- _Record set_

- - - -

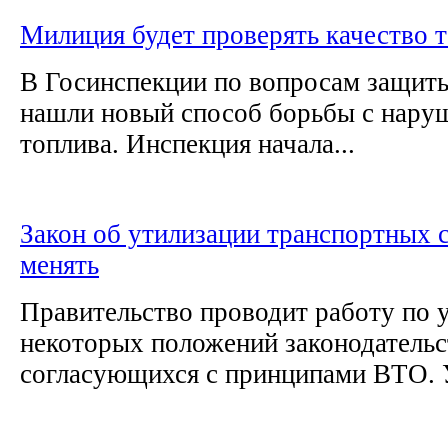
Милиция будет проверять качество 
В Госинспекции по вопросам защиты
нашли новый способ борьбы с нару
топлива. Инспекция начала...
Закон об утилизации транспортных с
менять
Правительство проводит работу по 
некоторых положений законодательс
согласующихся с принципами ВТО. У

- - - -

- _What the task asks_
Please set down, with no changes, the line that contains "топлива. Инспекция начала..." and all the lines after it until the entries end; write nothing besides them.

- _Answer below_
топлива. Инспекция начала...
Закон об утилизации транспортных с
менять
Правительство проводит работу по 
некоторых положений законодательс
согласующихся с принципами ВТО. У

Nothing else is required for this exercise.